As RadarOnline.com has been reporting, 20-year-old Adam Lanza, whose mother Nancy worked at the school, shot and killed 20 students and six adults at Sandy Hook. He'd already murdered his mother at the home they shared, and then took his own life while he was still inside the school.
Tragically it was Principal Hochsprung who buzzed Lanza into the building. She recognized him on the security monitor as Nancy Lanza's son, and let him in.
Victoria Soto, 27, was trying to shield her students when she came face-to-face with Lanza.
"She took her kids, put them in the closet and by doing so she lost her life protecting those little ones," her cousin Jim Wiltsie told ABC. "She was found huddled over her children, her students, doing instinctively what she knew was the right thing. I'm just proud that Vicki had the instincts to protect her kids from harm. It brings peace to know that Vicki was doing what she loved, protecting the children and in our eyes she's a hero."

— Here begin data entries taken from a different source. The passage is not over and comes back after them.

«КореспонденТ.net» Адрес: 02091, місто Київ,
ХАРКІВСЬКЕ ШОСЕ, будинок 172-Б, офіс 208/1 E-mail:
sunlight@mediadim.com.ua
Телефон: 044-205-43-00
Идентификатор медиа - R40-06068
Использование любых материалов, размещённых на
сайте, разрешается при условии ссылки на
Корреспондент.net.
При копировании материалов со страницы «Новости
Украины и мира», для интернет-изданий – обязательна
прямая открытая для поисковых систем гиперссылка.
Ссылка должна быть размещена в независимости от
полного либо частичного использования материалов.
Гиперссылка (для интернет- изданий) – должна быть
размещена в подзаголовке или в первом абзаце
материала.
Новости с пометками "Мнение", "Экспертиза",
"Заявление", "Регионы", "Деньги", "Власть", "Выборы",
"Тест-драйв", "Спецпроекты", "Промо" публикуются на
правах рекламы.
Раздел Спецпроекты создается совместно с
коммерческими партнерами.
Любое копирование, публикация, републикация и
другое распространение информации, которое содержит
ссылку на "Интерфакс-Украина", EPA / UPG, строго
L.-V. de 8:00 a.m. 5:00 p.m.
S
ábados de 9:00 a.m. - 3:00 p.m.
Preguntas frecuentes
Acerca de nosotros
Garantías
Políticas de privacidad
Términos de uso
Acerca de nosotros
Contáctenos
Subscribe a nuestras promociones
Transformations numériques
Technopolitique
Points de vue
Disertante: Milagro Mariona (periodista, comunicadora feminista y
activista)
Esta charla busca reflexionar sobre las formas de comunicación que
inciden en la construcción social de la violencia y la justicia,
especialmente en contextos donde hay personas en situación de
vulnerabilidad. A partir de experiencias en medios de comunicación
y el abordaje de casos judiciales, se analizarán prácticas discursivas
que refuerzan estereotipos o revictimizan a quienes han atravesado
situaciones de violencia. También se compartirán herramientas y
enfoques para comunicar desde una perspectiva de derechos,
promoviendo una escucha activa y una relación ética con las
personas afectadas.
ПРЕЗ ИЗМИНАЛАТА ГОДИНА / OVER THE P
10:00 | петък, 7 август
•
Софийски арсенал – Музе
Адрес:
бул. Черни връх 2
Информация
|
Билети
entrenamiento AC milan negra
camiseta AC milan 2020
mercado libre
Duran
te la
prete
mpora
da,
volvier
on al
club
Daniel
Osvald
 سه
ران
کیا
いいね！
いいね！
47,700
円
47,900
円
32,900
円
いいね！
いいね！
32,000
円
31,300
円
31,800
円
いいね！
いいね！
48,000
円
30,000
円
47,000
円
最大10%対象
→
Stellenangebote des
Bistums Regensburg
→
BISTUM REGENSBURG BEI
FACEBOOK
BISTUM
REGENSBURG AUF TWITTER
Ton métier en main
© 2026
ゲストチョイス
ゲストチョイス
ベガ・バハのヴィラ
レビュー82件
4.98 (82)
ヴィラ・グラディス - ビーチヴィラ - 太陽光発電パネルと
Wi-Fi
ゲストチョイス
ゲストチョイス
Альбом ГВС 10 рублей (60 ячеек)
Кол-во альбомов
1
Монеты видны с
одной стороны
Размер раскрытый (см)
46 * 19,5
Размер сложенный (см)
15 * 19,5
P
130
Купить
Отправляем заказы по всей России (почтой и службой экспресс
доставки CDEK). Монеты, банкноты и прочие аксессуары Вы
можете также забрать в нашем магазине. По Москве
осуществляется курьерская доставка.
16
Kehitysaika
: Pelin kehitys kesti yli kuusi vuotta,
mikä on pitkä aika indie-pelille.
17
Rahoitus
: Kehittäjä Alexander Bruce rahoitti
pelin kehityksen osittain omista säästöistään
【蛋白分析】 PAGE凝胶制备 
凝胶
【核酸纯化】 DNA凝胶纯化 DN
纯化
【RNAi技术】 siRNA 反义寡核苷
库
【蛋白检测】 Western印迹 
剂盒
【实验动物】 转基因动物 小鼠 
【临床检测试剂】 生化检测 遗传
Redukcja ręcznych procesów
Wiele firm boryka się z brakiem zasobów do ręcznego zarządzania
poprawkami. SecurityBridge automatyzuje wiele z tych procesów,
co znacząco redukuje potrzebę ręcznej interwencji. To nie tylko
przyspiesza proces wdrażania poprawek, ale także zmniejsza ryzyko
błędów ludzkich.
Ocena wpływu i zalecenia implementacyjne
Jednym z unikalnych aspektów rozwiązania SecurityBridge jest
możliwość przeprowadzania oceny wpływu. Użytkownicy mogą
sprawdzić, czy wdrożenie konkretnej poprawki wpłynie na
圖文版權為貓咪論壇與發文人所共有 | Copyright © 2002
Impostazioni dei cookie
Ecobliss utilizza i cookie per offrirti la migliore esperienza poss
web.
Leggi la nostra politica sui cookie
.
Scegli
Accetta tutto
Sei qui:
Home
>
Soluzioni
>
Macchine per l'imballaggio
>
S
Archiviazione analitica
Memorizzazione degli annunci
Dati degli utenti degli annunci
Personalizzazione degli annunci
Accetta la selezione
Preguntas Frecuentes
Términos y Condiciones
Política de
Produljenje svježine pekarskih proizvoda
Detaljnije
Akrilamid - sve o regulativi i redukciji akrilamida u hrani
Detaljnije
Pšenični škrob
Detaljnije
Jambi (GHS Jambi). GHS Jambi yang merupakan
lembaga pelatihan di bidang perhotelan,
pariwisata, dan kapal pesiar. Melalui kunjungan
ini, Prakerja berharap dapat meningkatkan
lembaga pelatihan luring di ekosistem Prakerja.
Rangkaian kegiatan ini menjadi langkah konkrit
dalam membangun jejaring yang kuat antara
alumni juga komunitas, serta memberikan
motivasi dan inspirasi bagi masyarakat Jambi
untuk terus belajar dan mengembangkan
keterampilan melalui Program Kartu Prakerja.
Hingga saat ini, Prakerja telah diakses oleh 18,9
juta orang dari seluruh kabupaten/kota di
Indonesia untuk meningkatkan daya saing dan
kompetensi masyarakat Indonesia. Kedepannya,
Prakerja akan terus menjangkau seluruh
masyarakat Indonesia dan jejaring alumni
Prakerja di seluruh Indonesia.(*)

Former school superintendent John Reed described Mary Sherlach as the ideal school psychologist. "If there ever was a person, by qualifications and personality, to work with children, to be a school psychologist, it was Mary," he said.
Accolades are continuing to pour in for Hochsprung.
“I’m not surprised she gave her life in this fashion, trying to protect her students,” Gerald Stomski, the first selectman of Woodbury, said.
Jeff Hamel, a selectman from the nearby town of Bethlehem, CT echoed that sentiment. "Dawn Hochsprung touched many of our hearts with her professionalism and love for her students."